Thursday, March 19, 2015

Culture Wars: Who Delivers the Goods?

“something perverse has permeated our culture in America today, a culture where taking personal responsibility for one’s actions has been replaced by a grievance industry that promotes white privilege as the root cause for all that ails them. Sadly, America’s first African-American President and Attorney General have encouraged this myth—with the media promoting an agenda rather than dispassionately reporting facts.”

--Ron Christie, Daily Beast  

"The measure of a person's character is found by looking at the difficulties they overcame, not by the difficulties for which they found excuses.”

--Reader’s comment on Christie article

Victimization has triumphed over self-reliance.

In our three-part look at liberals’ victory in the culture wars, we quoted Stanford Hoover Institution conservative Shelby Steele’s conclusion that “Liberals successfully smother conservatism by identifying it as another word for American evil. Tainting conservatism — its principles, policies, and personalities — with past American shames remains for liberals an ‘endless font of power.’”

William Voegeli
Seele isn’t alone among conservatives in acknowledging liberals won the culture wars. William Voegeli says the same in his book, The Pity Party: A Mean-Spirited Diatribe Against Liberal Compassion. David DesRosiers, in the conservative Washington Times, summarized Voegeli’s findings:
The Republican disadvantage is that Democrats convincingly make a claim to be the party of greater human equality and compassion, making them the electoral scissors to the Republican paper. The claim of equality on the heartstrings of a democratic people is naturally stronger and resonates more than the claim of liberty. The democratic pitch — the promise of free stuff and fairness — is near impossible to beat head on, Voegeli’s advice is not to do so. Where liberalism is weak is with delivering the promised goods. This failure to deliver is the less fundamental, more effective route to check liberalism’s march.
According to DesRosiers, Voegeli is applying leftist agitator Saul Alinsky’s rule for radicals by making the opposition live up to their own values. In that spirit, Voegeli suggests how liberalism’s high motives may mask a self-centered core:
compassion is a modern doctrine with a selfish-center. Christ didn’t coin the word compassion, Rousseau did, and it reflects an interest in the “sufferer for the love of myself.” The emphasis is on the “I” in “I feel your pain.” The bull card, when applied to the legacy of liberal compassion, has the capacity to decouple the “reactor core” of liberalism, the “alliance of experts and victims.”
So finally, along with Voegeli’s dead-on reading of how liberals won the cultural high ground, a counterattack strategy emerges: make the battle about who achieves results.

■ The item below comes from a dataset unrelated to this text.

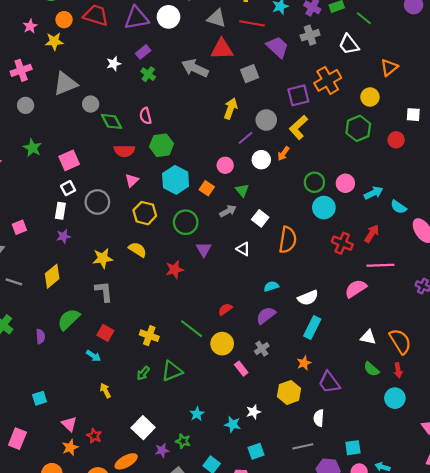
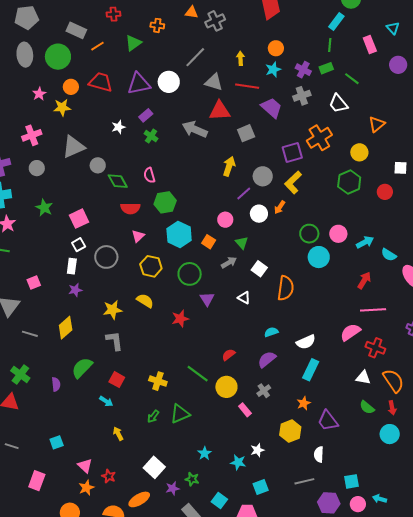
red cross: (342, 243) -> (375, 348), moved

Focusing on results, New York Times house conservative Ross Douthat wonders whether liberals or conservatives are more able to fix working-class family breakdown:
[is] the social crisis among America’s poor and working class — the collapse of the two-parent family, the weakening of communal ties —. . .best understood as a problem of economics or of culture[?]
Liberals want government aid. Conservatives want individual responsibility.
[To the left,] it’s unchecked capitalism and Republican stinginess, not the sexual revolution, that has devastated working-class society over the last few decades. Fight poverty, redistribute wealth, and you’ll revive family and community — it’s as simple as that.
I don’t think Douthat agrees:
In a substantially poorer American past with a much thinner safety net, lower-income Americans found a way to cultivate monogamy, fidelity, sobriety and thrift to an extent that they have not in our richer, higher-spending present.
The post-1960s . . . cultural earthquake that makes society dramatically more permissive and [that has created] dramatic social fragmentation among vulnerable populations [means] that [denying] any connection [between permissiveness and social fragmentation] looks a lot like denying the nose in front of your face.
In the culture wars, liberals have won. They shouldn’t have. Time for a “mean-spirited diatribe,” in Voegeli’s words, focused on who actually delivers “the promised goods.”